Com o sucesso desse filme, considerado um precursor e imitado diversas vezes nos anos seguintes, a produtora Universal tinha a intenção de repetir a dose logo em seguida com mais uma outra produção envolvendo Karloff e Lugosi em tema similar. Mas, em vez de um homem assassino radioativo como em “O Raio Invisível”, Karloff faria o papel de uma criatura elétrica. O roteiro, baseado na história “The Electric Man” de H. J. Essex, Sid Schwartz e Len Golos, foi preparado com o título “The Man in the Cab”, porém a produção foi abandonada numa decisão da Universal com base no crescente desinteresse do público, que já estava se desgastando com os filmes do gênero no final dos anos 30. Esse projeto foi somente retomado em 1940 e filmado com o título americano de “Man Made Monster” (na Inglaterra, “The Electric Man”), com Lionel Atwill e Lon Chaney Jr. nos papéis que seriam de Karloff e Lugosi, respectivamente, constituindo-se em mais uma pérola do cinema fantástico, sempre presente nas mais diversas literaturas de referência do gênero.
Não é necessário falar muito de O Raio Invisível, pois um filme em preto e branco dos anos 30, da produtora Universal, responsável pelos principais personagens de Horror do cinema (Fantasma da Ópera, Monstro de Frankenstein, Drácula, Múmia, Lobisomem, Monstro da Lagoa Negra, etc.), que traz em seu elenco Boris Karloff e Bela Lugosi, e num roteiro de ficção científica e horror no melhor estilo “cientista louco”, só poderia trazer créditos mais do que suficientes para uma verdadeira sessão de nostalgia do mais puro entretenimento. Só nos resta, na condição de fãs e produtores, reverenciar, cultuar, apreciar, divulgar e imortalizar todo esse universo para toda a eternidade.

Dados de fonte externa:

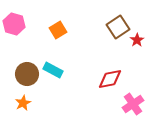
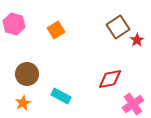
orange square: moved 2 px left
cyan rectangle: moved 8 px right, 26 px down
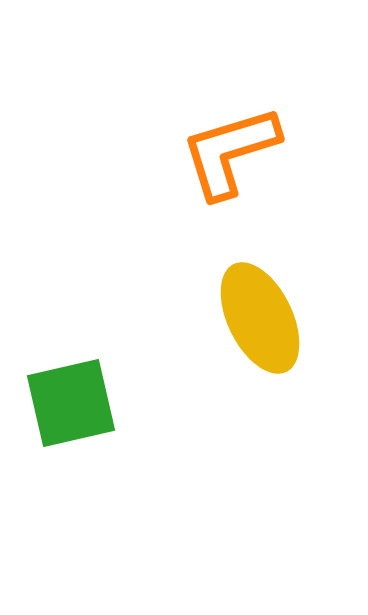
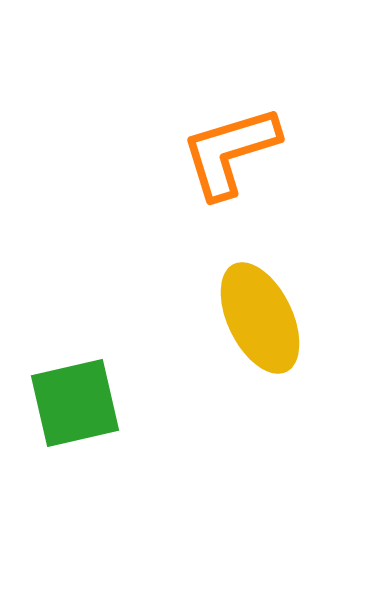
green square: moved 4 px right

“O Raio Invisível” (The Invisible Ray, 1936) – avaliação: 8,5 (de 0 a 10)
site: www.bocadoinferno.com / blog: www.juvenatrix.blogspot.com (postado em 07/12/05)
O Raio Invisível (The Invisible Ray, Estados Unidos, 1936). Universal. Preto e Branco. Duração: 79 minutos. Lançado no mercado brasileiro de vídeo VHS pela Continental. Direção de Lambert Hillyer. Produção de Carl Laemmle. Roteiro de John Colton, baseado na história de Howard Higgin e Douglas Hodges. Fotografia de George Robinson. Música de Franz Waxman. Edição de Bernard Barton. Efeitos Especiais de John P. Fulton. Elenco: Boris Karloff, Bela Lugosi, Frances Drake, Frank Lawton, Walter Kingsford, Beulah Bondi, Violet Kemble Cooper, Nydia Westman, Daniel Haines, George Renavent, Paul Weigel, Adele St. Maur, Frank Reicher, Lawrence Stewart, Inez Seabury, Ernie Adams, Walter Miller.